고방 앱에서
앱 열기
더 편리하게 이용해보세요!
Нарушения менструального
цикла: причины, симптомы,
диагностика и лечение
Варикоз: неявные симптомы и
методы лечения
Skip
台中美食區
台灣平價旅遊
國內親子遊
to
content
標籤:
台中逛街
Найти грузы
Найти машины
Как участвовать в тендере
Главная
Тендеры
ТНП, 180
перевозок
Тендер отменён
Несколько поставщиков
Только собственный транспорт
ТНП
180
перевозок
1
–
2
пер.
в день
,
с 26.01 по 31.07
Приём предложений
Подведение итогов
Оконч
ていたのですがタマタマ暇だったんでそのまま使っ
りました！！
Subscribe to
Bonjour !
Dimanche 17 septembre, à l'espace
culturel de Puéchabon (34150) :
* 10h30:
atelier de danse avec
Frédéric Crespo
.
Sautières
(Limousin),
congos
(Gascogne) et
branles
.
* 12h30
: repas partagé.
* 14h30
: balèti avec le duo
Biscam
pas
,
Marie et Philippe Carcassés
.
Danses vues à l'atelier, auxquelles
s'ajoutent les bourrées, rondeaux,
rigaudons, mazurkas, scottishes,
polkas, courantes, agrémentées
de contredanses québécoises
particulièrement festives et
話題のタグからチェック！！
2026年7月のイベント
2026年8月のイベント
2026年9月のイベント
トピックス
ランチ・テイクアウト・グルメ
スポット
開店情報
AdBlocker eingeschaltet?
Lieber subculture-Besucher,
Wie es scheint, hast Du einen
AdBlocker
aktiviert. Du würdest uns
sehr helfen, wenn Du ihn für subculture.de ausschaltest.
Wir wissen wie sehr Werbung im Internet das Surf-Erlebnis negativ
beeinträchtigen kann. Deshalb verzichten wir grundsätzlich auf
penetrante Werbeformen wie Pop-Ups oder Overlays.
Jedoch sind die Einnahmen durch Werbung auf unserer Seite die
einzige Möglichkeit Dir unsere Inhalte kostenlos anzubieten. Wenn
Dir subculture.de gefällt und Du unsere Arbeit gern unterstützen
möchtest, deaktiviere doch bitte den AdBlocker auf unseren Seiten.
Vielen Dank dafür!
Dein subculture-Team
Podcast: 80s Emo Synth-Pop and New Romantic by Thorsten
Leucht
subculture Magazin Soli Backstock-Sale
===============
◆ **Work required**: Output the lines above between the one holding "culturel de Puéchabon" and the one holding "Danses vues à l'atelier, auxquelles", inclusive, with nothing before or after them.

◆ **Expected answer**:
culturel de Puéchabon (34150) :
* 10h30:
atelier de danse avec
Frédéric Crespo
.
Sautières
(Limousin),
congos
(Gascogne) et
branles
.
* 12h30
: repas partagé.
* 14h30
: balèti avec le duo
Biscam
pas
,
Marie et Philippe Carcassés
.
Danses vues à l'atelier, auxquelles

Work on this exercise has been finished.